- The Washington Times - Wednesday, January 20, 2010

LOS ANGELES — Lawyers for Roman Polanski said Tuesday he should be sentenced in absentia to time served and accused the district attorney of playing politics with the case.

In a legal brief filed in Los Angeles County Superior Court, the attorneys urged a full hearing with witnesses testifying about allegations of official misconduct in the handling of Polanski’s 32-year-old sex case.

Attorneys Chad Hummell and Bart Dalton accused prosecutors of misleading the Los Angeles court as well as Swiss authorities weighing whether to extradite Polanski to the United States.

“Politics seems to be interfering with the just administration of the law,” the lawyers said.

They accused District Attorney Steve Cooley of “directing or at least condoning his office presenting a false record to the Swiss government, all in an attempt to extradite Mr. Polanski without revealing facts that render extradition impermissible.”

They said Mr. Cooley was aware for years of facts suggesting misconduct in the orginal case.

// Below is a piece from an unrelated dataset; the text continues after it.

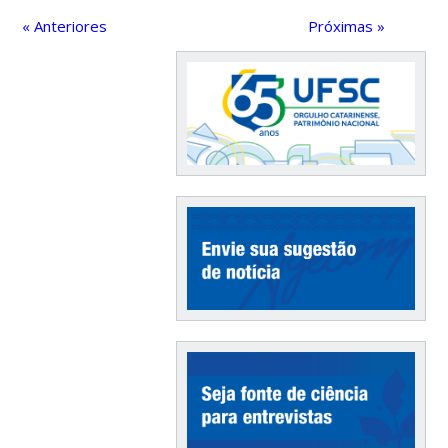
« Anteriores
Próximas »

The lawyers argued that a misdemeanor sentence of time served is appropriate and would allow for sentencing in absentia.

“The only unique circumstance in this case, as opposed to other cases where a defendant may request sentencing in absentia, is its notoriety,” the lawyers said. “To allow Mr. Polanski to be sentenced in absentia could finally end this case without Mr. Polanski needing to return to the jurisdiction.”

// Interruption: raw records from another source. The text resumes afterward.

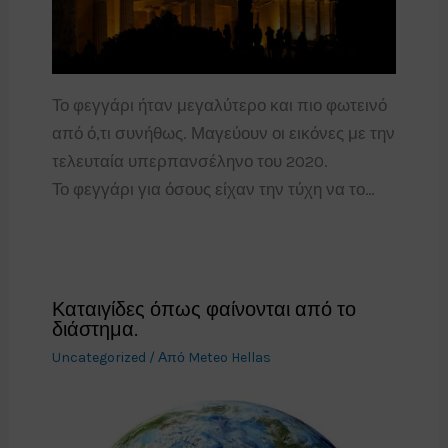
Το φεγγάρι ήταν μεγαλύτερο και πιο φωτεινό
από ό,τι συνήθως. Μαγεύουν οι εικόνες με την
τελευταία υπερπανσέληνο του 2020.
Το φεγγάρι για όσους είχαν την τύχη να το…
Καταιγίδες όπως φαίνονται από το
διάστημα.
Uncategorized
/ Από
Meteo Hellas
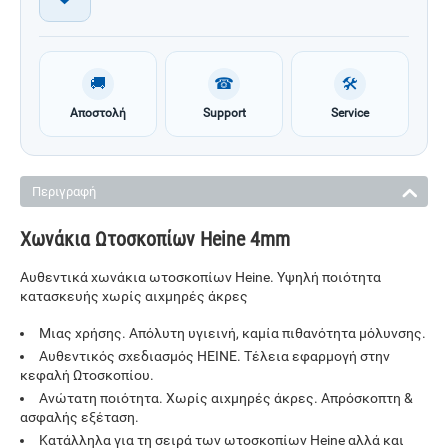
🚚
☎
🛠
Αποστολή
Support
Service
Περιγραφή
Χωνάκια Ωτοσκοπίων Heine 4mm
Αυθεντικά χωνάκια ωτοσκοπίων Heine. Υψηλή ποιότητα
κατασκευής χωρίς αιχμηρές άκρες
Μιας χρήσης. Απόλυτη υγιεινή, καμία πιθανότητα μόλυνσης.
Αυθεντικός σχεδιασμός HEINE. Τέλεια εφαρμογή στην
κεφαλή Ωτοσκοπίου.
Ανώτατη ποιότητα. Χωρίς αιχμηρές άκρες. Απρόσκοπτη &
ασφαλής εξέταση.
Κατάλληλα για τη σειρά των ωτοσκοπίων Heine αλλά και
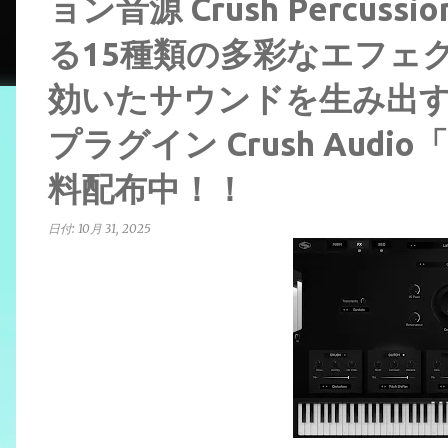
ョン音源 Crush Percuss
る15種類の多彩なエフェ
効いたサウンドを生み出
プラグイン Crush Audio
料配布中！！
日付:
10月 31, 2025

Polanski’s lawyers noted that in its brief filed last Friday, the district attorney’s office used inflammatory language, referring to Polanski as “a child rapist.” He admitted to unlawful sex with a 13-year-old girl in a plea bargain that led to the dismissal of other charges.

“The use of this phrase is highly inappropriate and deliberately inflammatory,” the legal document said. “The terms ‘rape’ and ‘child’ appear nowhere in this statute. This phrase was obviously calculated to garner, as it did, attention in the press.”

Superior Court Judge Peter Espinoza has scheduled a hearing for Friday to determine whether Polanski can be sentenced in absentia while under house arrest in Gstaad, Switzerland.

Insisting Polanski must appear in person, Deputy District Attorney David Walgren characterized the director as “a fugitive and convicted child rapist (who) must not be permitted to instruct this court how to proceed.”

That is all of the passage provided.